The U.S. government’s searchable foreign assistance trackers are still inadequate to assess progress, however.

  • ForeignAssistance.gov was relaunched in October, combining the State Department tracker of the same name with USAID’s Foreign Aid Explorer, which will no longer be updated. Aid organizations applauded the change for streamlining data, but the new site still does not include key data, such as the percentage of foreign assistance that is locally led, or even which implementing partners are based in the countries where they work. Many awards list no supporting documents detailing participants or outcomes; those that do include this information as a PDF file that is not searchable and cannot be easily compared across awards.
  • Some additional information can be found on other U.S. government sites. USASpending.gov, the open data source for all government spending, includes sub-award data for USAID, listing the percentage of the total amount that is sub-awarded and recipient names and sub-award amounts. Because most small, non-U.S. organizations that receive U.S. funds do so indirectly through sub-grants; this information is crucial for transparency.

An example – a Honduran organization for which I worked for several years – illustrates the challenge of tracking aid. According to USASpending.gov, as a USAID sub-grantee on a governance and citizen participation project, it received $787,000 over an eight-year period (FY2011-18) – enough to fund a small office of Honduran auditors, researchers, and legal experts who created a national corruption complaint mechanism, conducted social audits of government agencies, and led consultancies to strengthen the country’s higher courts. While substantial, this funding represented less than 4 percent of the $19.8 million total granted to the U.S. NGO managing the project. The U.S. NGO provided 36 percent of the total grant to Honduran implementing partners. Neither USASpending.gov nor ForeignAssistance.gov account for the remaining 64 percent of award funds.

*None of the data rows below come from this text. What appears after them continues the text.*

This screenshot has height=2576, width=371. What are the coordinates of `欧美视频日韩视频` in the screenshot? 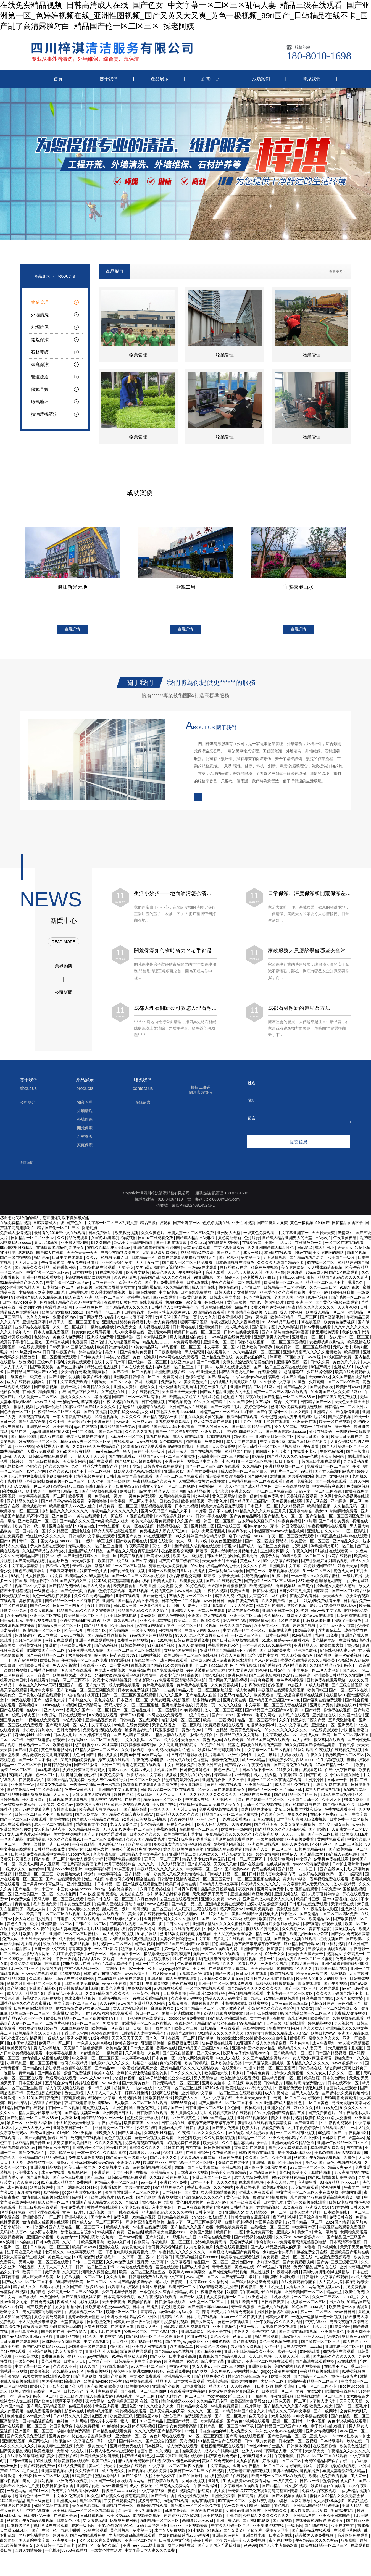 It's located at (152, 1822).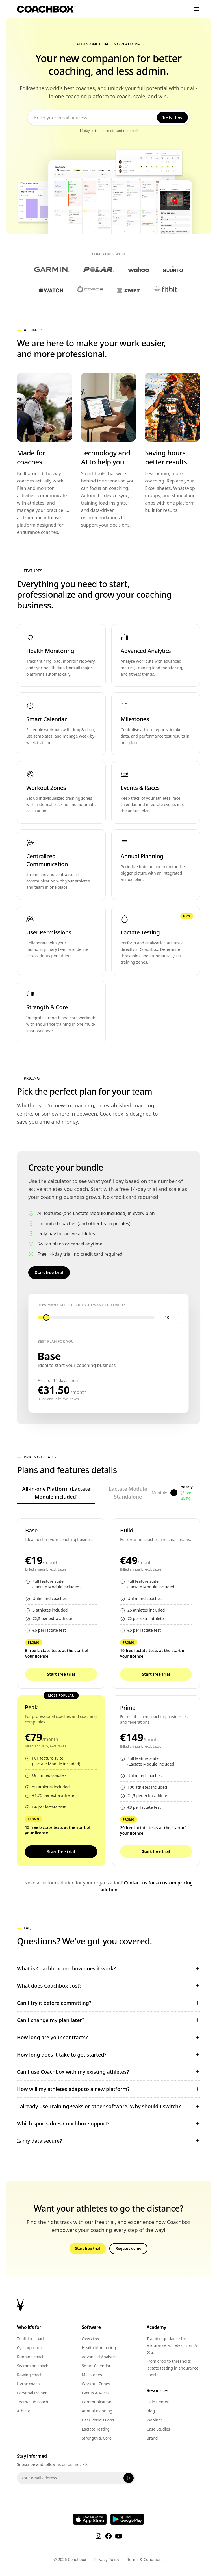 This screenshot has height=2576, width=217. I want to click on Personal trainer, so click(32, 2392).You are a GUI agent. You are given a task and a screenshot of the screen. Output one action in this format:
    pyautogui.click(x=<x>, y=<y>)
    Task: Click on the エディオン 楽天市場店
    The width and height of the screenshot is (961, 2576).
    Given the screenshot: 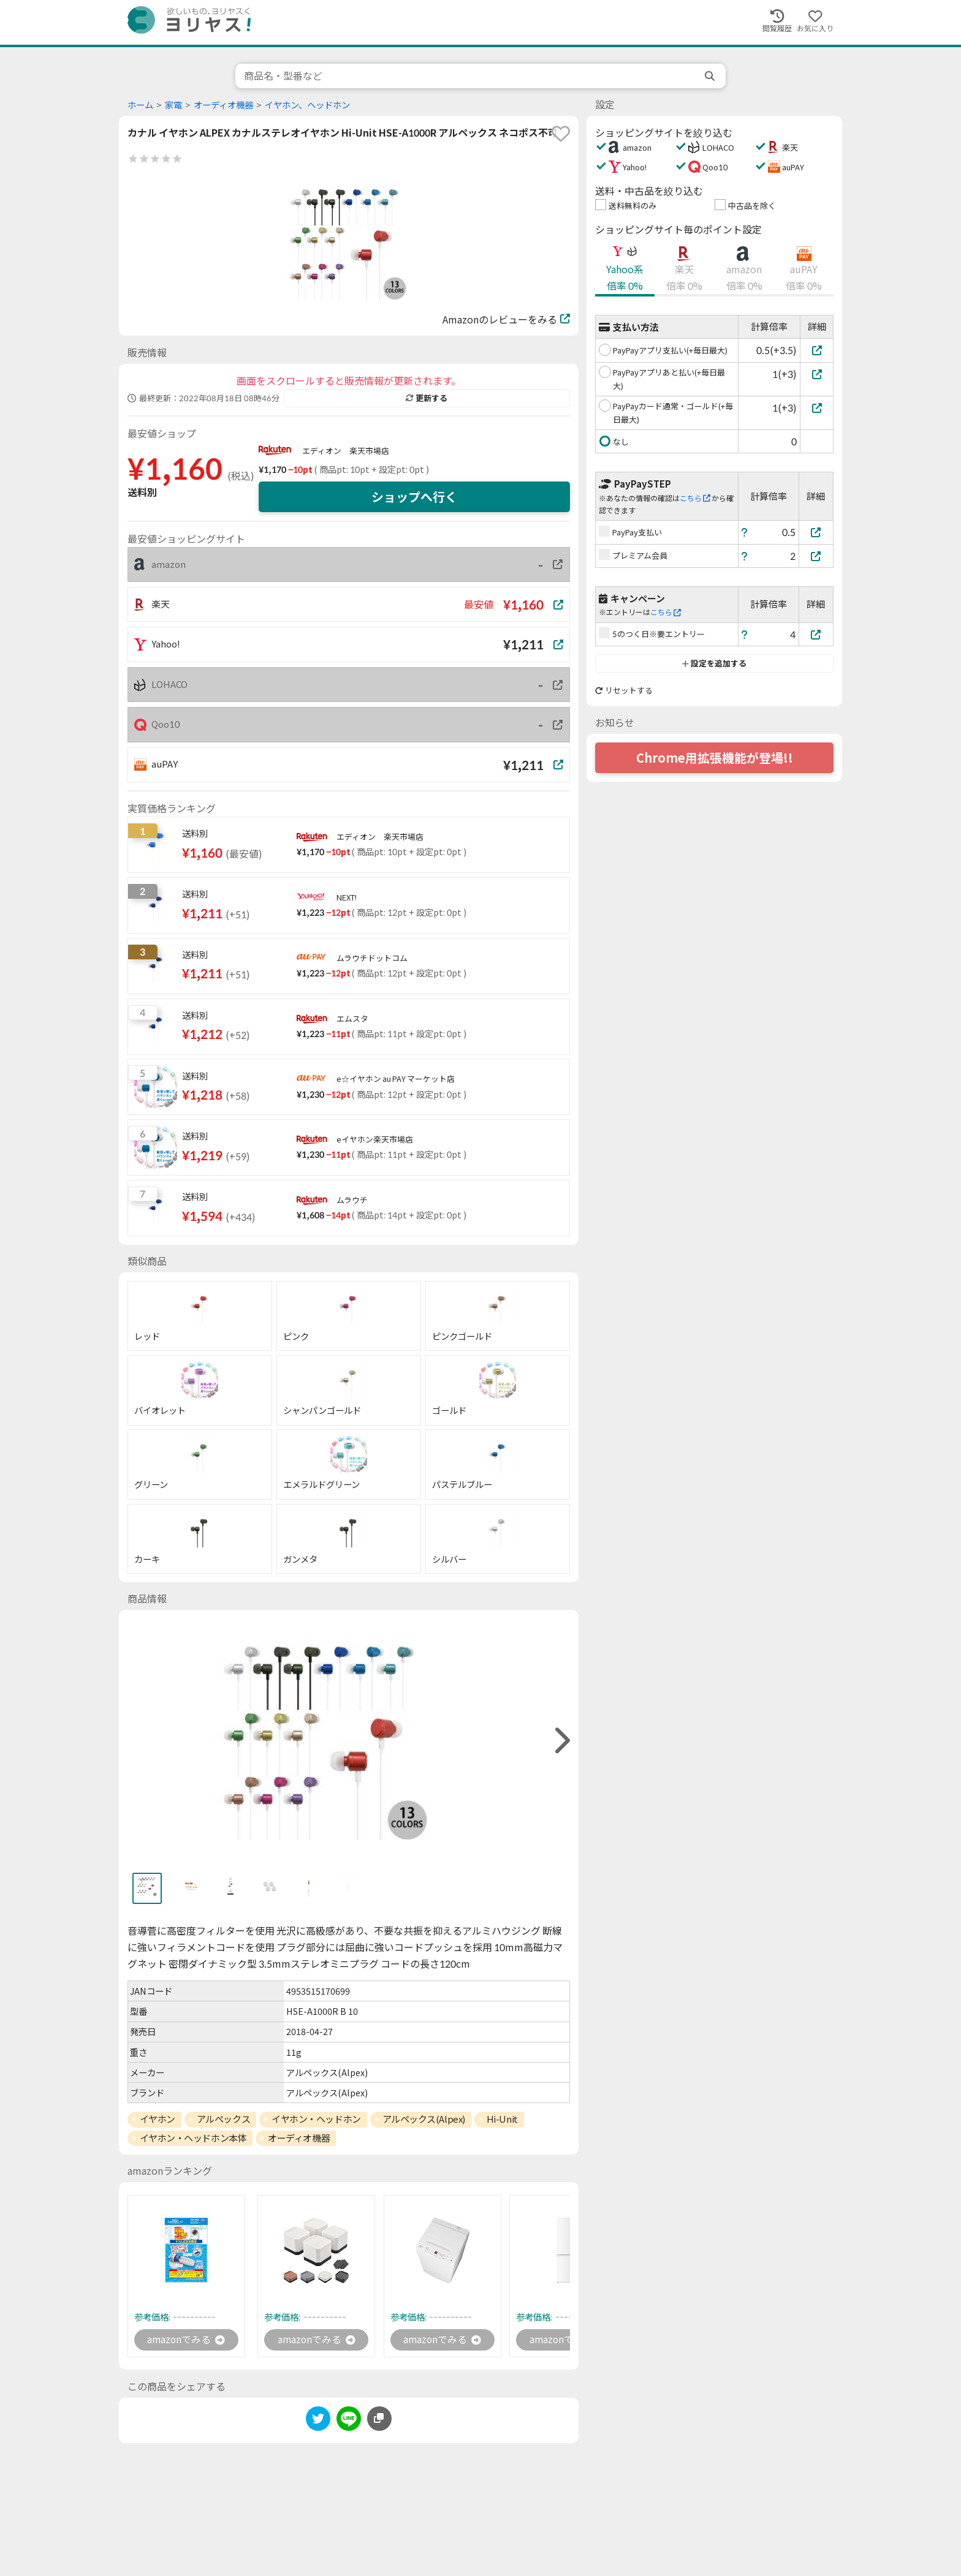 What is the action you would take?
    pyautogui.click(x=345, y=451)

  • This gap between amount awarded and amount delivered to community-based partners is not atypical. A $34.2 million violence-reduction award (FY2016-23) granted to a major U.S. contractor has given out just 13.1 percent of its funding in sub-contracts – and those only to U.S. and Honduran businesses, not Honduran NGOs. A $4.1 million “civil society and media activity” grant (FY2018-20) awarded just $80,000 to Honduran civil society organizations.
  • USASpending.gov does not code this as “international” or “local” spending; first-hand knowledge or web searches are required to determine the recipients. ForeignAssistance.gov provides even less detail.

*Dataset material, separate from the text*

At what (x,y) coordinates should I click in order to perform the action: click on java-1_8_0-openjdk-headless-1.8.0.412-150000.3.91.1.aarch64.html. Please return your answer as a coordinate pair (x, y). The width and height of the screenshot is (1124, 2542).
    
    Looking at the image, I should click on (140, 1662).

USAID’s promises of millions of dollars to empower local organizations so far have not been complemented by a commitment to make public data on localization more transparent. One straightforward fix would be to add a search query to ForeignAssistance.gov for “recipient type” such as “local,” similar to USASpending.gov, where one can filter by contract recipients owned by women, minorities, or veterans.

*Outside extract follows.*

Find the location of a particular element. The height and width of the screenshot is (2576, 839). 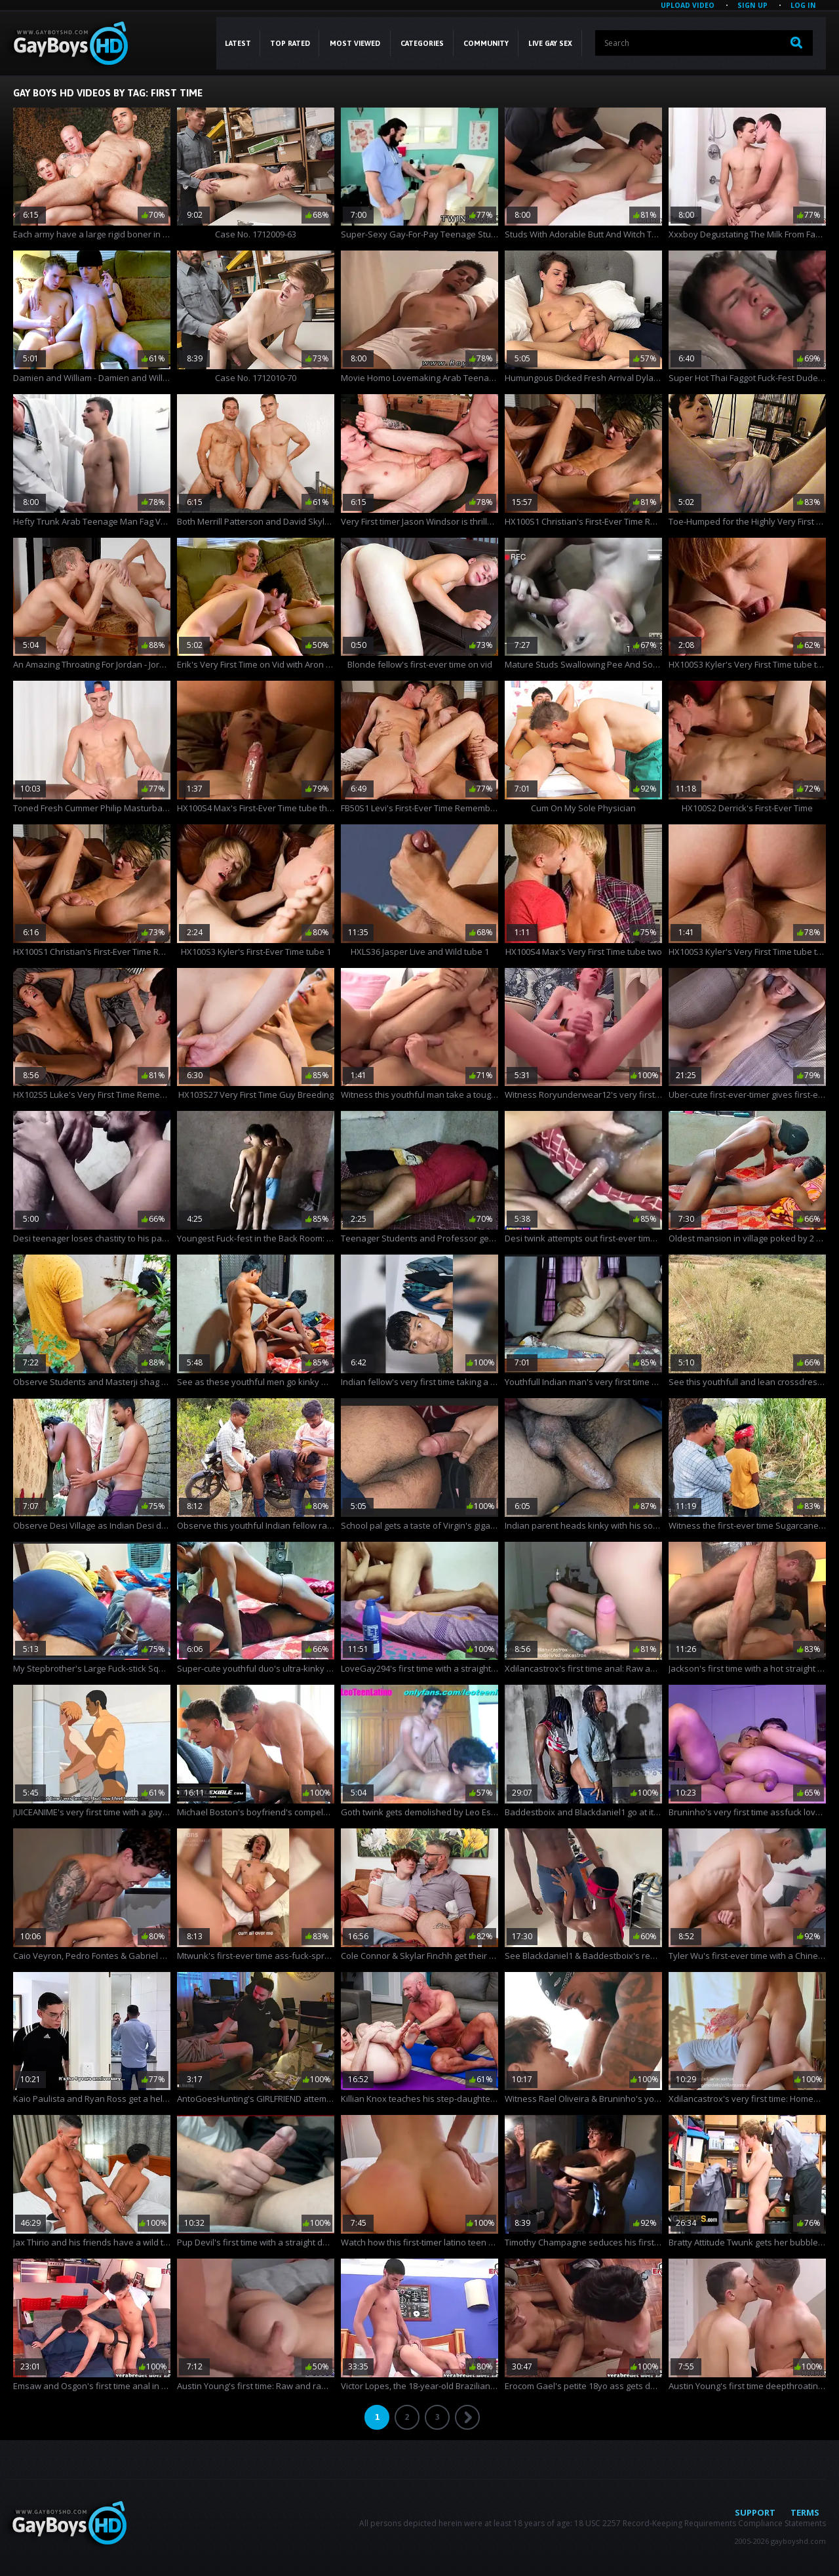

Terms is located at coordinates (804, 2512).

  • Information on sub-grantees or sub-contractors (local, U.S., international) is also lacking. Additional clarity on the term “local” is also merited; USAID does not distinguish between “local entities” and “locally established partners,” which may be national chapters of international organizations. Particularly in larger multicultural countries, “local” leadership may still not be proximate to communities being served.
  • Fulfillment of Administrator Power’s pledge “to interrogate the traditional power dynamics of donor-driven development and look for ways to amplify the local voices of those who too often have been left out of the conversation” will depend on making public data on localized development transparent enough to make proximate leadership in foreign assistance – or the lack of it – more visible.

December 16, 2021

* Katerina Parsons is a master’s student in Development Management in the School of International Service. This article is based on research done for the Accountability Research Center, where she is a research assistant.